It is attached.
I do not know if this is important, but one thing that I have seen with
this configuration file is that if I run the second server just after
running the first server, everything seems to work. However, if I wait
for a few seconds, the error message of the root directory appears in
the first server. Then, when I launch de second server, I get the
avalanche of batch_create error messages. This avalanche seems to stop
when it has generated around 1 GB of data. However, because of the
problem with the root directory, the file system does not work.
I have checked if waiting for a few seconds between server executions is
an issue in OrangeFS 2.8.7 and it is not.
Regards,
Juan
El 16/05/15 a las 17:59, Becky Ligon escribió:
> Can you send me your orangefs-server.conf file?
>
> NOTE: do not use native IB with this version. we have a known issue
> with distributed directories and IB that we are currently working on.
>
> Becky
>
> On Sat, May 16, 2015 at 11:43 AM, <[email protected]
> <mailto:[email protected]>> wrote:
>
> No, only TCP over Ethernet.

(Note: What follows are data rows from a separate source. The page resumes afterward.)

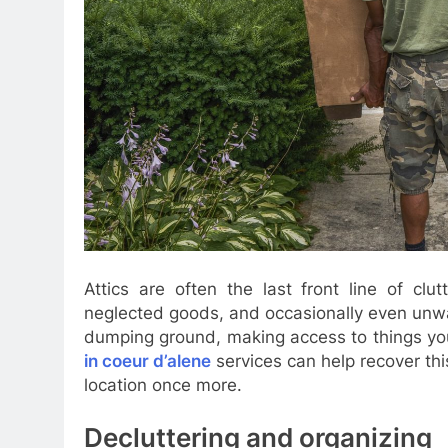
Attics are often the last front line of clu
neglected goods, and occasionally even unwa
dumping ground, making access to things you
in coeur d’alene
services can help recover thi
location once more.
Decluttering and organizing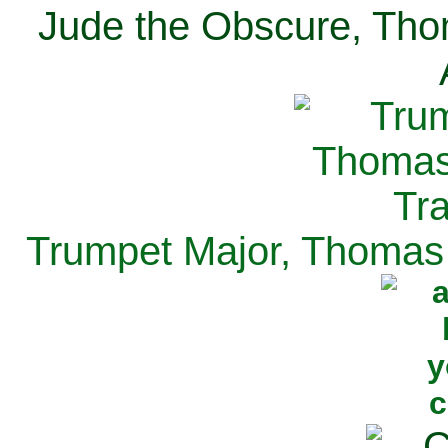
Jude the Obscure, Tho
Trumpet Major, Thomas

We have IB NICs, but I have not compiled
> OrangeFS with support for them.
>
> Juan
>
>
> Quoting "Becky Ligon" <[email protected]
> <mailto:[email protected]>>:
>
> Are you using native IB?
>
> Becky
>
> Sent from my iPhone
>
> On May 15, 2015, at 5:39 PM, Juan PC <[email protected]
> <mailto:[email protected]>> wrote:
>
> Hi,
>
> Well, your configuration can probably avoid the problem with the
> benchmark, which I can not run because the creation of the
> OrangeFS fails.
>
> The batch_create error is still there because it appears
> just when I
> launch the servers. The creation of the root directory fails
> too, as I
> have mentioned. I think this is the relevant part of the log
> messages
> regarding the problem with the root directory:
>
> [D 05/15/2015 21:08:37] server_post_unexpected_recv
> [D 05/15/2015 21:08:37] server_op_state_get_machine 999
> [D 05/15/2015 21:08:37] Initialization completed successfully.
> [D 05/15/2015 21:08:37] server_state_machine_alloc_noreq 27
> [D 05/15/2015 21:08:37] server_op_state_get_machine 27
> [D 05/15/2015 21:08:37] server_state_machine_start_noreq
> 0x1d6fa10
> [D 05/15/2015 21:08:37] *** Trove KeyVal Read of /dda
> [D 05/15/2015 21:08:37] op_queue add: 0x1d71100
> [D 05/15/2015 21:08:37] [DBPF THREAD]: [KEYVAL -1]: -7
> [D 05/15/2015 21:08:37] [DBPF THREAD]: STARTING TROVE
> SERVICE ROUTINE
> (KEYVAL_READ)
> [D 05/15/2015 21:08:37] warning: keyval read error on handle
> 1048576 and
> key= /dda (BDB0073 DB_NOTFOUND: No matching key/data pair found)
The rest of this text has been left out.